The Empire Strikes Back - Hague's hubris
There was at least a grain of comedy to be had in this grim situation - the British Ambassador to Libya phoned from London to a rebel leader in Benghazi and had his conversation hacked by Gaddafi's officials, who recored it and promptly played it on Libyan TV. The hesitant diplomat explained to the rebel that the British Government was keen to make contact and see what sort of humanitarian help might be needed and so wanted to send some diplomats for talks. But, he explained, they had sent a small party ahead (the SAS men in their helicopter) to find a hotel!  Yes, that's right - these gun-totting commandos were dropped out of the sky to make their way into Benghazi to check out the bed and board rates and book some rooms for the mandarins.

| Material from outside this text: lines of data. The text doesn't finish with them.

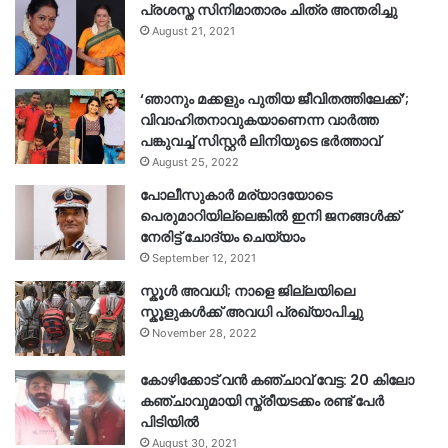
പ്രശസ്ത സിനിമാതാരം ചിത്ര അന്തരിച്ചു
August 21, 2021
‘ഞാനും മക്കളും പുതിയ ജീവിതത്തിലേക്ക്’;
വിവാഹിതനാവുകയാണെന്ന വാർത്ത
പങ്കുവച്ച് സിസ്റ്റർ ലിനിയുടെ ഭർത്താവ്
August 25, 2022
പോലീസുകാര്‍ മര്യാദയോടെ
പെരുമാറിയില്ലെങ്കില്‍ ഇനി ജനങ്ങള്‍ക്ക്
നേരിട്ട് ചോദ്യം ചെയ്യാം
September 12, 2021
സ്കൂൾ അവധി; നാളെ ജില്ലയിലെ
സ്കൂളുകൾക്ക് അവധി പ്രഖ്യാപിച്ചു
November 28, 2022
കോഴിക്കോട് വൻ കഞ്ചാവ് വേട്ട: 20 കിലോ
കഞ്ചാവുമായി സ്ത്രീയടക്കം രണ്ട് പേർ
പിടിയിൽ
August 30, 2021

Now, I know the Government wants to save costs in these supposedly hard economic times, but was this the most effective way to ensure they got the best deal for the diplomats' stay? Couldn't they have used Google or or something like that? The episode is all the more incredulous given that a British navy destroyer was docked in Benghazi port at the very same time. Couldn't the Captain just have popped ashore and asked around? No wonder UK Foreign Secretary William Hague was so circumspect when asked about the incident.

But of course, the very presence of the destroyer, albeit to help evacuate people, raises questions about how even now we conduct our business in places like Libya. We happily arm the regime to the teeth - selling Gaddafi £200 millions of "crowd control" equipment last year alone - and then think when there is trouble we can arrogantly send not only ships but armed men into foreign countries to act with impunity. How would we have reacted if a group of armed Arabs turned up in London during the chaos of the student fees protest? Somehow, I suspect, with rather less restraint than that shown by the beleaguered Benghazis.

Yet aside from the farcical nature of this incident, there is one positive note - that nowhere have any of the protestors or rebels asked for any outside help, other than that we should stop our enthusiastic business dealings with the dictators. Mr Hague may like to sit in his office imagining some sort of steampunk fantasy where Britain still rules the waves and gunboat diplomacy gets results; but the rest of the world has moved on.